The input consists of two files:

FIELDS FILE: 
The fields file contains all information on the field
data structures.  It contains EXACTLY one field entry per row of the
form:

FIELDID TIME RA DEC RADIUS

The items are space separated values.  The field id is an arbitrary
length string of letters and numbers.  The remaining values are
arbitrary precession decimal numbers.  RA is given in degrees
[0.0,360.0], DEC is given in degrees [-90.0,90.0] and RADIUS is given
in degrees.

You can use multiple field files in a single run by placing their
names in a comma separated list.  NOTE: The parser stops when it hits
the first white space, so the list must contain NO spaces.  For
example: "fieldfiles test.A,test.B,test.C" will use those three files,
but "fieldfiles test.A, test.B, test.C" will ONLY use the first one.



TRACKS FILE: 
The tracks file contains position samples for all tracks.
These position samples are used to form a linear approximation of the
orbit over the given nights.  Each line consists of a single track
position sample of the form:

TRACK_ID TIME RA DEC

The items are space separated values.  The track id is an arbitrary
length string of letters and numbers.  The remaining values are
arbitrary precession decimal numbers.  RA is given in degrees
[0.0,360.0] and DEC is given in degrees [-90.0,90.0].

The entries for each object do not need to be on adjacent lines (they
are resolved by their ID tags) and do not need to be in temporal
order.  The interpolator assumes "slow" moving tracks, so transitions
of >180.0 in RA are assumed to cross the 0 line.

The one constraint is each object MUST have the same number of samples
at the SAME times.  This greatly simplifies and accelerates tree
construction.

You can use multiple track files in a single run by placing their
names in a comma separated list.  NOTE: The parser stops when it hits
the first white space, so the list must contain NO spaces.  For
example: "trackfiles test.A,test.B,test.C" will use those three files,
but "trackfiles test.A, test.B, test.C" will ONLY use the first one.

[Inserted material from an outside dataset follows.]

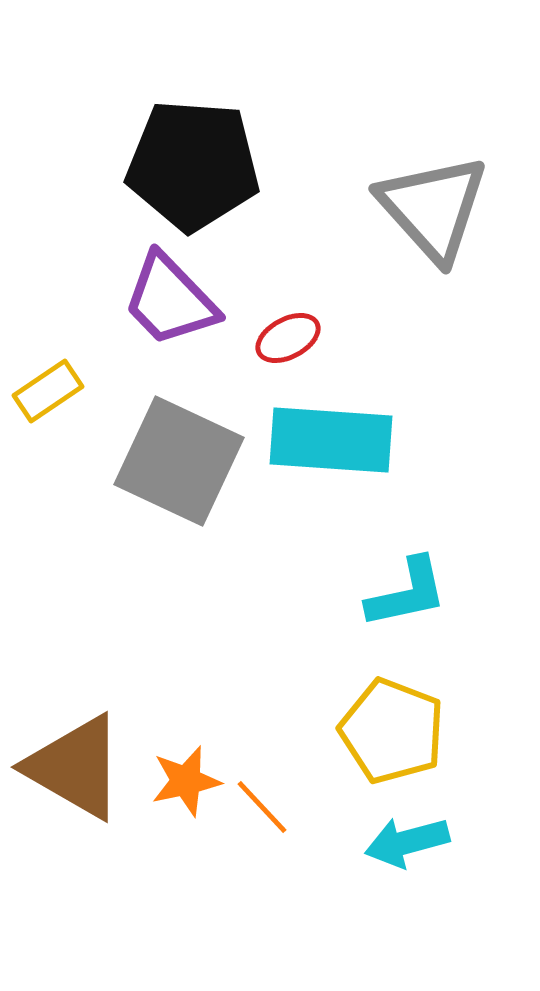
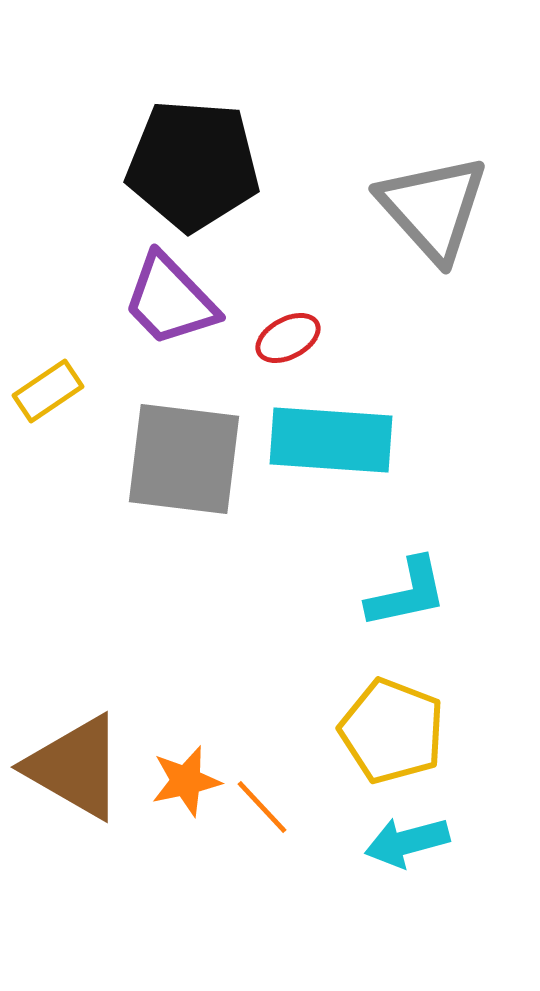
gray square: moved 5 px right, 2 px up; rotated 18 degrees counterclockwise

The program is "smart" about using multiple files.  It will track IDs
between files allowing us to place a single track in multiple files.
This is important if you want to generate positions all tracks in one
file for each night.  You can then load the multiple files and get all
of the tracks over the nights of interest.



--- OUTPUT FILES ---------------------------------------------

The program outputs a single file.  Each line contains one
intersection and is of the form:

FIELD_ID TRACK_ID FIELD_NUM TRACK_NUM

The FIELD_ID and TRACK_ID are the ids given in the input files.  The
FIELD_NUM is the line of the field input file on which this field
occurs (zero indexed).  The TRACK_NUM indicates that this track was
the TRACK_NUM'th track seen in the track file (zero indexed).